By Prashant Sood
New Delhi, March 11 (IANS) The schedule of Lok Sabha elections announced on Sunday has provided the Bharatiya Janata Party an opportunity to run concerted campaigns in some of the crucial states it is trying to expand or is facing tough contests. The party, however, also faces challenge of sustaining its narrative on national security till the end of the seven-phased election that begins on April 11.
For the Congress, which is short on resources, the long campaign poses its own challenges: it requires to make more strenuous efforts to build its narrative on unemployment, farm distress and Modi government's unfulfilled promises in the face of perception that the air strikes on a terror base camp in Pakistan has altered the poll narrative.
The Congress' best hopes are in the states its rules - Punjab, Chhattisgarh, Rajasthan and Madhya Pradesh. It is also expecting to improve its performance significantly in Uttar Pradesh due to appointment of Priyanka Gandhi Vadra as general secretary in-charge of eastern Uttar Pradesh.
The party also has good hopes in Maharashtra and Bihar, where the opposition alliance is likely to formalised in the next few days as also in Jharkhand and Tamil Nadu, where the alliances have been sealed. It is also expecting a turnaround in Haryana and improve its performance in Uttarakhand, Himachal Pradesh and northeastern states.
Punjab will go to the polls in the last and seventh phase on May 19, Bihar and Uttar Pradesh will see polling across all seven phases from April 11 to May 19, Himachal Pradesh will go to the polls in the last phase on May 19 and Haryana and Delhi in the penultimate phase on May 12.
Madhya Pradesh and Jharkhand will have a four-phased election which will end with the last phase on May 19. The two-phase election in Rajasthan, where BJP had won all the seats in 2014, will also be held in the fifth (May 6) and the seventh and last phase (May 19).
Maharashtra will go for election in the first four phases - April 11, 18, 23 and 29 - and Chhattisgarh in the first three phases.

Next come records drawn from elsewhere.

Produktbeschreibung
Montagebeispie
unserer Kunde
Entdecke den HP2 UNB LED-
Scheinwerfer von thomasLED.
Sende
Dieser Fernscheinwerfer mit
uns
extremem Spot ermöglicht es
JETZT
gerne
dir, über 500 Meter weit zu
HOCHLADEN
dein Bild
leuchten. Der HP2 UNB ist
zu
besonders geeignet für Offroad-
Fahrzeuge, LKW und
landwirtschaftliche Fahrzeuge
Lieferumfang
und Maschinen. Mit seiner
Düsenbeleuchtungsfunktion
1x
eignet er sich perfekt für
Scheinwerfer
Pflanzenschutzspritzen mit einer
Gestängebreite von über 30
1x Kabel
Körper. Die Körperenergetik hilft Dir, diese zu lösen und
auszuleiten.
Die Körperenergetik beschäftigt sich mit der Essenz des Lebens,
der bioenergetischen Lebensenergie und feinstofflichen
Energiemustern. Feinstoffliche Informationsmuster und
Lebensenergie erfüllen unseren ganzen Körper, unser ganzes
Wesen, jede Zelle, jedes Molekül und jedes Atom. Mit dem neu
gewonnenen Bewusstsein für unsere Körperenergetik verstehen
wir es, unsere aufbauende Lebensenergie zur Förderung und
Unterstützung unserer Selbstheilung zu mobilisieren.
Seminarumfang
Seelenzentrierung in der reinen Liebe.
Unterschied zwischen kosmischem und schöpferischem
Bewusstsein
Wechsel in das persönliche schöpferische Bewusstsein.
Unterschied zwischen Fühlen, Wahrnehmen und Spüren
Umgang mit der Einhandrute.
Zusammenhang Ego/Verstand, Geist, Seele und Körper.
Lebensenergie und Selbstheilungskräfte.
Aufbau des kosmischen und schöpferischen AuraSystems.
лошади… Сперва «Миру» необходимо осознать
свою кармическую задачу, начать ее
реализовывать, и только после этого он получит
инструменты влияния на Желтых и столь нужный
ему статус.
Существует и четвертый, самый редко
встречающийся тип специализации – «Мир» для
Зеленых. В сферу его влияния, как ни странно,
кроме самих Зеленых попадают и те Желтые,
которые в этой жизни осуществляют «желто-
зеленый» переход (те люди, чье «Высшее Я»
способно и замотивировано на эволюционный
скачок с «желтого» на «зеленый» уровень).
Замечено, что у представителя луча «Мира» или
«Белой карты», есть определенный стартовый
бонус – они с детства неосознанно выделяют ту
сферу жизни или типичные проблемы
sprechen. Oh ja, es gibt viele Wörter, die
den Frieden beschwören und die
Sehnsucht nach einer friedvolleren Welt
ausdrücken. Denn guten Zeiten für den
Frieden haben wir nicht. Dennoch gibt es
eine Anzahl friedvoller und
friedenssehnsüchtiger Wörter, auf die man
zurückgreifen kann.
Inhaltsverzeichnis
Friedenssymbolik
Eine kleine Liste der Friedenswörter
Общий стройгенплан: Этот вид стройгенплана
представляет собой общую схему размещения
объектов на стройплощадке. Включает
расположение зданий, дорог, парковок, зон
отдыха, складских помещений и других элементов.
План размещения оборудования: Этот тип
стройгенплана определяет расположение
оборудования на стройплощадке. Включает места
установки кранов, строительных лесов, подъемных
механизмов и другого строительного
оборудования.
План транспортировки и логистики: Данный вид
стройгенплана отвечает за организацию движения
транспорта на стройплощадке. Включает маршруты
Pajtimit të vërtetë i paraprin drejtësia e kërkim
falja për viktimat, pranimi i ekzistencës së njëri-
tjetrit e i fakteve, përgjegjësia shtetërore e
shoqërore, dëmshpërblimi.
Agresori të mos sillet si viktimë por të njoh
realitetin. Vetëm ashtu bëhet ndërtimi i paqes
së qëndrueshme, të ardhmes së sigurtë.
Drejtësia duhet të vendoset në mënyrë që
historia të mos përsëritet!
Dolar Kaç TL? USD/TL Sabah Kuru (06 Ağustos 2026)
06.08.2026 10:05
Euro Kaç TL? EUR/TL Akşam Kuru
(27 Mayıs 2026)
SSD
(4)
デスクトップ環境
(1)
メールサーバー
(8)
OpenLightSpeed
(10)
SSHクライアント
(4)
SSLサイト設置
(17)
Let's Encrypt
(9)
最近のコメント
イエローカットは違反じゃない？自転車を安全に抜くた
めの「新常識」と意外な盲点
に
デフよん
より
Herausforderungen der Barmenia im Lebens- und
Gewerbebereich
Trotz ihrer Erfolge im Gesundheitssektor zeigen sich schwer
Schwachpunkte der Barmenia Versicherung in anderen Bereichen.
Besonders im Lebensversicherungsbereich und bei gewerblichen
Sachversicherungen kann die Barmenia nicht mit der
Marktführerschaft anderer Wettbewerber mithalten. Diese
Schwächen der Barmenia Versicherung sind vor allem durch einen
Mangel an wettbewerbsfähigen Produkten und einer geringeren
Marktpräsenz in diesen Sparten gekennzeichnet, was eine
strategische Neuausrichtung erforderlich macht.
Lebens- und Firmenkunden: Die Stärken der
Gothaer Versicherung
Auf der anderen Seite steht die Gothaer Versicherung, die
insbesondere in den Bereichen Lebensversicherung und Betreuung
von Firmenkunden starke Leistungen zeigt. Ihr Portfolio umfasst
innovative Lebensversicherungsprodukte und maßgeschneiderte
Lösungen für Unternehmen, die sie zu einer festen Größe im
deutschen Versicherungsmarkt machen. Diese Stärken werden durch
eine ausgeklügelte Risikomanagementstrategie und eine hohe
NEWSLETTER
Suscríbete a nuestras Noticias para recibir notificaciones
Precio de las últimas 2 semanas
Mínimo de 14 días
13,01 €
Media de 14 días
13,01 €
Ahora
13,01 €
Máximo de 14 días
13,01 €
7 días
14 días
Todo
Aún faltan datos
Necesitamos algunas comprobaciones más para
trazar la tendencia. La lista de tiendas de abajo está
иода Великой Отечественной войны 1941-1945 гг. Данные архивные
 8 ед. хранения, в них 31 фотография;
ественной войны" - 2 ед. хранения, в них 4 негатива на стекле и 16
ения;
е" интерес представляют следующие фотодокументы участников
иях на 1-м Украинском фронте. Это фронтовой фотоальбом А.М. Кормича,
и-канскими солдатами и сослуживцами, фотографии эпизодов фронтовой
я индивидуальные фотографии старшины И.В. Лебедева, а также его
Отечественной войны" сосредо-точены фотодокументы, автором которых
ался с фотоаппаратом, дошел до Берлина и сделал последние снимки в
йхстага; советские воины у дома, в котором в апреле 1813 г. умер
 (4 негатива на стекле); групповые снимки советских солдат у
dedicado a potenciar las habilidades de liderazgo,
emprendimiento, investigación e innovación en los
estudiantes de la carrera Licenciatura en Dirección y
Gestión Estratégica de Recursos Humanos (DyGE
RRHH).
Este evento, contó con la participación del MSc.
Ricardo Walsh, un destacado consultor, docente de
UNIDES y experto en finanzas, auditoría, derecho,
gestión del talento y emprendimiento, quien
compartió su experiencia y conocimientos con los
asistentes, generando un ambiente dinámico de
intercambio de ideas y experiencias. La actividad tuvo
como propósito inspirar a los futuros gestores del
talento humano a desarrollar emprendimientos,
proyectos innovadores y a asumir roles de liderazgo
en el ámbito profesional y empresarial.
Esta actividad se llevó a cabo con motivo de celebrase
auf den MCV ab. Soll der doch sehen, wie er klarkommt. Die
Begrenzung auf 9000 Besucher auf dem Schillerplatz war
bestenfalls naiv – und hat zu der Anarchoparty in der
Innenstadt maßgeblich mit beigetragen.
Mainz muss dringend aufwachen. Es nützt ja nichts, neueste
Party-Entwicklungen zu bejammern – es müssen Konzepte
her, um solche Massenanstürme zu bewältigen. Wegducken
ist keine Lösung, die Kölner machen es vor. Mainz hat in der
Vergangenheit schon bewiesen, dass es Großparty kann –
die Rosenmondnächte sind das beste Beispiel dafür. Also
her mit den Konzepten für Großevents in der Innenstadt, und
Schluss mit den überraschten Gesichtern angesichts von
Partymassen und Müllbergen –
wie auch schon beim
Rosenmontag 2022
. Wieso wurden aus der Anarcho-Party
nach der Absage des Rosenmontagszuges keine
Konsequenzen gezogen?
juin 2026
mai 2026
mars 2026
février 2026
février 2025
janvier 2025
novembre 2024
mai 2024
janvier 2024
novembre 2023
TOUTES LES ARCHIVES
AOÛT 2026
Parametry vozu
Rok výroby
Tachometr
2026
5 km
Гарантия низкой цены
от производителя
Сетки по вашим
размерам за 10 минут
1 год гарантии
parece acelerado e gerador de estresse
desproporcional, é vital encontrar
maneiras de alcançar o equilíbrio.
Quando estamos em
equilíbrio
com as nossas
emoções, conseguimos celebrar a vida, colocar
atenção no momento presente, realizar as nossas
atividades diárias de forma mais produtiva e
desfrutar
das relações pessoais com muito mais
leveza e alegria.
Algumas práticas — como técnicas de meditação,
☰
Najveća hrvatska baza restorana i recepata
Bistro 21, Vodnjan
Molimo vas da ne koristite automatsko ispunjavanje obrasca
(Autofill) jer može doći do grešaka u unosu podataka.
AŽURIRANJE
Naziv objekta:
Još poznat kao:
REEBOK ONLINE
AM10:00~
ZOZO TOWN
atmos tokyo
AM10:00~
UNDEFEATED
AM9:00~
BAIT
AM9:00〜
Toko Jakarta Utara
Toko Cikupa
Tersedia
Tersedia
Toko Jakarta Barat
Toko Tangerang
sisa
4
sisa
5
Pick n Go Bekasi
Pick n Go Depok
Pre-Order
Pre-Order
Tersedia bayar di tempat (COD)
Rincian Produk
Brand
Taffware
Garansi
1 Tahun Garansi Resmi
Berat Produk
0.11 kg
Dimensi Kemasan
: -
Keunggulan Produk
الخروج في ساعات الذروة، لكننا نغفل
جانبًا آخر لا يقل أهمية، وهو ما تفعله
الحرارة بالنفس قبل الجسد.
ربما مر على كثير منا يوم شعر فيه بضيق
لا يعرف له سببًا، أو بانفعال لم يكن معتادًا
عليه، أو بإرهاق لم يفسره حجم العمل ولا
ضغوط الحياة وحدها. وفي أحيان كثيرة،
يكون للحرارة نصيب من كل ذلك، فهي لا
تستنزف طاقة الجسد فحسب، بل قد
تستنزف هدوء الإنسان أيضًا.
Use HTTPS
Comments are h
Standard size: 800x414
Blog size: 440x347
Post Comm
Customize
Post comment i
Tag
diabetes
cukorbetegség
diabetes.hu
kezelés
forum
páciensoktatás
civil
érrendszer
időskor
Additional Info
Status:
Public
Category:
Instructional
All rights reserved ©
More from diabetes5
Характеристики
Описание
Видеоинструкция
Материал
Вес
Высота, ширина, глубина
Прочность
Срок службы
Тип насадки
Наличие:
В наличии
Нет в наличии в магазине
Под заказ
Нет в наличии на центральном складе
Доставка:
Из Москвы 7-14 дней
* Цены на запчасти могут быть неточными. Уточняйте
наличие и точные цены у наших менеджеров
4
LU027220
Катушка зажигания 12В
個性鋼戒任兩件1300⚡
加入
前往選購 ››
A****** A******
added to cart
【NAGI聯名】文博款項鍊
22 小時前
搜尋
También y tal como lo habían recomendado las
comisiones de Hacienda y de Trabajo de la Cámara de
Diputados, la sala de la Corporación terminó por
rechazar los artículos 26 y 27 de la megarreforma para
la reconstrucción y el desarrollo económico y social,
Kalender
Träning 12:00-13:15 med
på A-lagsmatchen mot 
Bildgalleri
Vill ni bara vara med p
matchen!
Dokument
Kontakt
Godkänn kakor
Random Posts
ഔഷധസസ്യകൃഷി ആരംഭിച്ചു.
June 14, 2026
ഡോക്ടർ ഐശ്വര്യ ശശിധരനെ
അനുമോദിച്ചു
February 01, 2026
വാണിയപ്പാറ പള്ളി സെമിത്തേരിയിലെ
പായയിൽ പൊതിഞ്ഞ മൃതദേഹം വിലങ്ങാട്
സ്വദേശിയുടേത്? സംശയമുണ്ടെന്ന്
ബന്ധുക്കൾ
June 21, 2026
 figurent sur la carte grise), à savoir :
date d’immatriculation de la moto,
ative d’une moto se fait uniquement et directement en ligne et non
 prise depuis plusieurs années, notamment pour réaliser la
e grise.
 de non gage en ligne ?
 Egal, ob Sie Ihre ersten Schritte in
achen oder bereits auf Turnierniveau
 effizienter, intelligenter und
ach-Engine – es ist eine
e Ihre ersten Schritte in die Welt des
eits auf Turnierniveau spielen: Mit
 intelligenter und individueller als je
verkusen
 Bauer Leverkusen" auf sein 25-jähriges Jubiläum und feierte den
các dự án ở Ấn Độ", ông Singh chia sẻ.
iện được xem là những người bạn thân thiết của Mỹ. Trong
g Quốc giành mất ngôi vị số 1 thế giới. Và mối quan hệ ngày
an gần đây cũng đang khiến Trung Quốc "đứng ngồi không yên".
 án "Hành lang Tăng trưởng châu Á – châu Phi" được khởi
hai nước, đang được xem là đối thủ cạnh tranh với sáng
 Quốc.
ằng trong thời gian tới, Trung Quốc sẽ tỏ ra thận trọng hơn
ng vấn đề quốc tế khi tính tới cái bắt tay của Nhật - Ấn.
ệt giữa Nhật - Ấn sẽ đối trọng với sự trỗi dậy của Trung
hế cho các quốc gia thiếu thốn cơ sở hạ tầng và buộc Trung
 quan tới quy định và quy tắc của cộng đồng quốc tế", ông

Gujarat, where too the BJP had got a clean sweep in 2014, will go to the polls in the third phase (April 23). Uttarakhand will see polling in the first phase on April 11.
The schedule shows that in all the states where the Congress is hoping to do well, it will have to sustain a long and hard campaign. It will need to carefully plan rallies of party chief Rahul Gandhi.
The BJP has time to plan its campaign in Hindi heartland states where it had done very well in the 2014 campaign but faces challenges due to anti-incumbency and the Congress gaining ground. The party has already started building on its narrative "nationalism", national security and speed of governance but the challenge remains to sustain it in the face of opposition's campaign on bread and butter issues like unemployment and agrarian problems.
BJP leaders have been referring to the air strikes on a terror camp in Pakistan last month as also surgical strikes of 2016 to portray the Modi government as strong and decisive compared to Congress led UPA on the issue of fighting terror from Pakistan-based groups. The narrative is being led by Prime Minister Narendra Modi.
The BJP can carefully plan its campaign in Bihar, Uttar Pradesh and West Bengal which have seven-phased elections. It can also do so in Odisha which will have a four-phased election. This is the first time that Odisha will have multi-phased elections. These four states together account for one-third of the Lok Sabha seats.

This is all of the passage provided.